David McCay

Personal information
- Full name: David Lawrence Cornelius McCay
- Born: 18 November 1943 Hanover, Cape Province, South Africa
- Died: 20 September 2016 (aged 72) Claremont, Cape Town, Western Cape, South Africa
- Batting: Right-handed
- Bowling: Right-arm medium-fast
- Role: All-rounder

Domestic team information
- 1966/67–1973/74: Western Province

Career statistics
| Competition | First-class |
| Matches | 17 |
| Runs scored | 345 |
| Batting average | 15.68 |
| 100s/50s | 0/1 |
| Top score | 82 |
| Balls bowled | 2,566 |
| Wickets | 49 |
| Bowling average | 21.85 |
| 5 wickets in innings | 2 |
| 10 wickets in match | 1 |
| Best bowling | 8/76 |
| Catches/stumpings | 12/– |
- Source: ESPNcricinfo, 11 May 2024

= David McCay =

South African cricketer

David Lawrence Cornelius McCay (18 November 1943 – 20 September 2016) was a South African cricketer. He played 17 first-class matches, mostly for Western Province, between 1966 and 1974.

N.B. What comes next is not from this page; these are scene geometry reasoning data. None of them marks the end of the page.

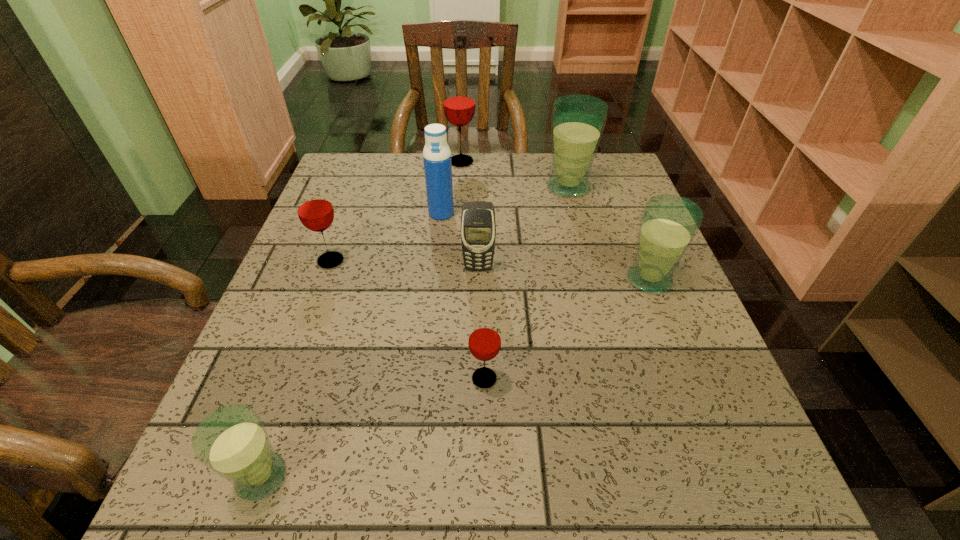 Where is `cellular telephone`? The image size is (960, 540). cellular telephone is located at coordinates (478, 228).

Find the location of a particular element. The width and height of the screenshot is (960, 540). the second nearest object is located at coordinates (484, 341).

Find the location of `the nearest red glass`. the nearest red glass is located at coordinates (484, 341).

Locate an element on the screen. The image size is (960, 540). the nearest object is located at coordinates (232, 441).

The width and height of the screenshot is (960, 540). Identify the location of the nearest blue glass. (232, 441).

Identify the location of free space located on the left of the farthest red glass. The image size is (960, 540). (415, 161).

Image resolution: width=960 pixels, height=540 pixels. What are the coordinates of `free space located 0.060m on the right of the second object from right to left` in the screenshot? It's located at (614, 187).

Find the location of a particular element. The width and height of the screenshot is (960, 540). vacant region located 0.140m on the front of the third farthest object is located at coordinates (437, 259).

Where is `free space located on the back of the second nearest red glass`? The width and height of the screenshot is (960, 540). free space located on the back of the second nearest red glass is located at coordinates (346, 219).

Where is `vacant space situated 0.050m on the back of the second biggest blue glass`? The height and width of the screenshot is (540, 960). vacant space situated 0.050m on the back of the second biggest blue glass is located at coordinates (636, 248). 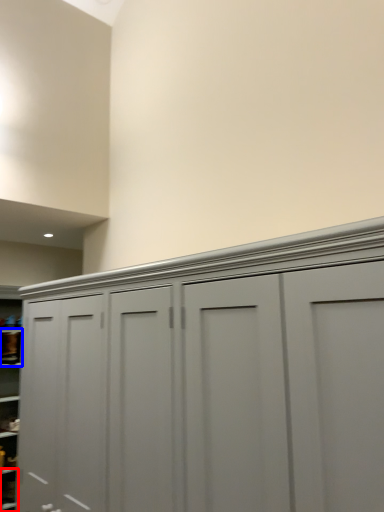 Question: Among these objects, which one is farthest to the camera, cabinet (highlighted by a red box) or cabinet (highlighted by a blue box)?

Choices:
 (A) cabinet
 (B) cabinet

Answer: (B) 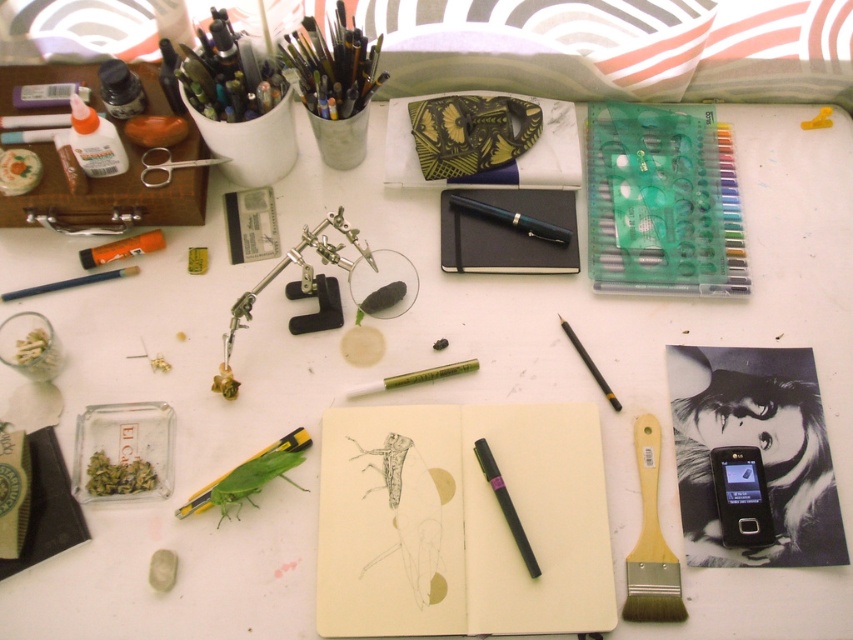 Does black matte notepad at center have a greater height compared to matte orange eraser at upper left?

Indeed, black matte notepad at center has a greater height compared to matte orange eraser at upper left.

Does black matte notepad at center appear on the right side of matte orange eraser at upper left?

Indeed, black matte notepad at center is positioned on the right side of matte orange eraser at upper left.

Measure the distance between black matte notepad at center and camera.

black matte notepad at center and camera are 3.62 feet apart.

The height and width of the screenshot is (640, 853). In order to click on black matte notepad at center in this screenshot , I will do 508,232.

Is black matte notepad at center positioned at the back of black plastic phone at lower right?

That is True.

Is point (467, 237) closer to viewer compared to point (747, 476)?

No, (467, 237) is behind (747, 476).

The image size is (853, 640). Identify the location of black matte notepad at center. (508, 232).

Is point (512, 497) farther from camera compared to point (96, 275)?

No, it is in front of (96, 275).

The height and width of the screenshot is (640, 853). Find the location of `white paper notebook at center`. white paper notebook at center is located at coordinates (461, 522).

This screenshot has width=853, height=640. Find the location of `white paper notebook at center`. white paper notebook at center is located at coordinates (461, 522). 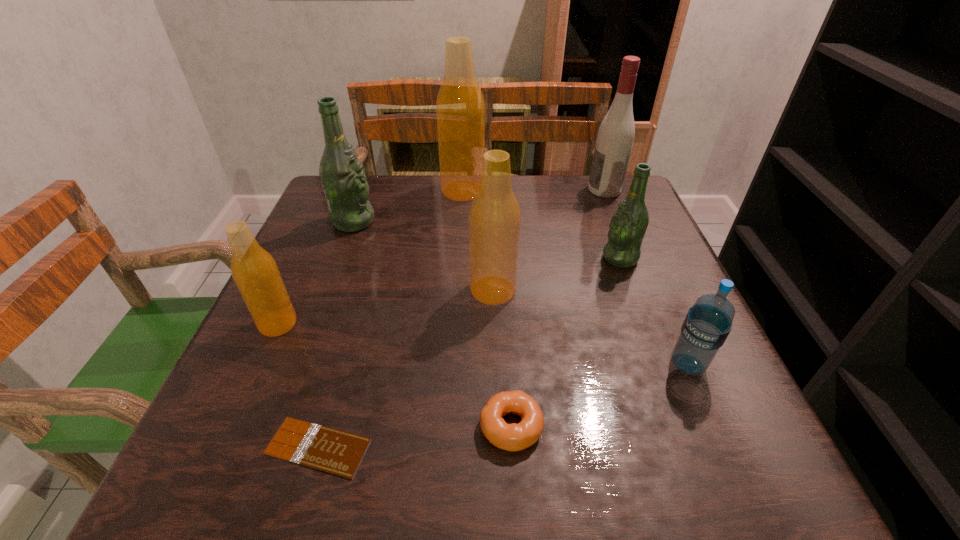 Locate an element on the screen. Image resolution: width=960 pixels, height=540 pixels. blank area in the image that satisfies the following two spatial constraints: 1. on the back side of the water bottle; 2. on the right side of the second shortest object is located at coordinates (508, 364).

You are a GUI agent. You are given a task and a screenshot of the screen. Output one action in this format:
    pyautogui.click(x=<x>, y=<y>)
    Task: Click on the free spot that satisfies the following two spatial constraints: 1. on the label of the alcohol; 2. on the right side of the water bottle
    Image resolution: width=960 pixels, height=540 pixels.
    Given the screenshot: What is the action you would take?
    pyautogui.click(x=674, y=364)

Identify the location of free location that satisfies the following two spatial constraints: 1. on the back side of the blue water bottle; 2. on the surface of the right green beer bottle. (642, 258). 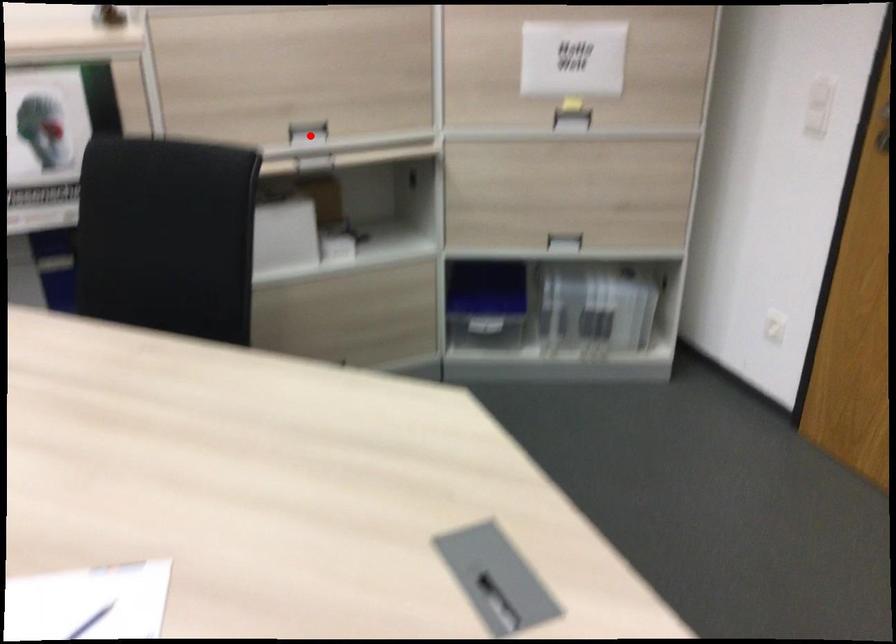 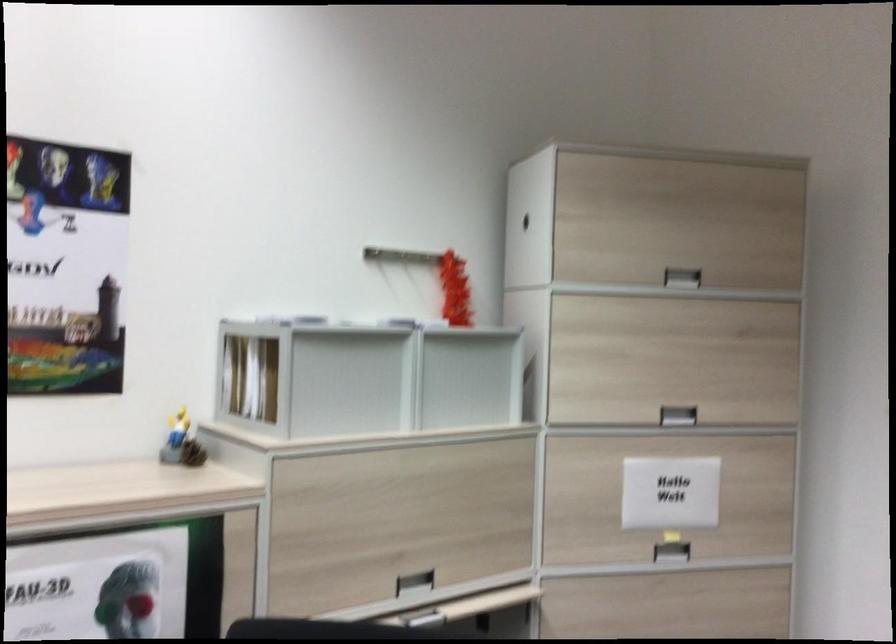 In the second image, find the point that corresponds to the highlighted location in the first image.

(415, 583) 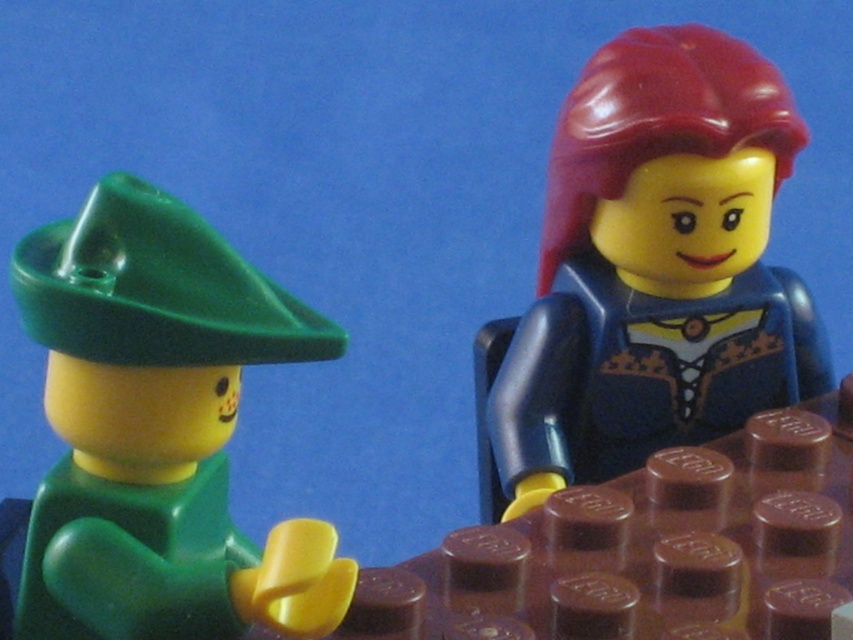 Question: Which of the following is the farthest from the observer?

Choices:
 (A) shiny red hair at upper right
 (B) green matte hat at left

Answer: (A)

Question: Does shiny red hair at upper right have a greater width compared to green matte hat at left?

Choices:
 (A) yes
 (B) no

Answer: (A)

Question: Can you confirm if shiny red hair at upper right is smaller than green matte hat at left?

Choices:
 (A) yes
 (B) no

Answer: (B)

Question: Considering the relative positions of shiny red hair at upper right and green matte hat at left in the image provided, where is shiny red hair at upper right located with respect to green matte hat at left?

McCay was a strongly-built all-rounder who began his first-class career with a six for Western Province against the touring Australian team in November 1966, going on to top-score with 82. Two months later, in the B Section of the Currie Cup, he took 6 for 78 and 8 for 76 in Western Province's victory over Natal B. Apart from those two performances his career was modest, and he played a few more matches over subsequent seasons before retiring.

McCay became a businessman. He and his wife Marlene bought and restored the Constantia Uitsig winery at Constantia, Cape Town, where he established a cricket ground.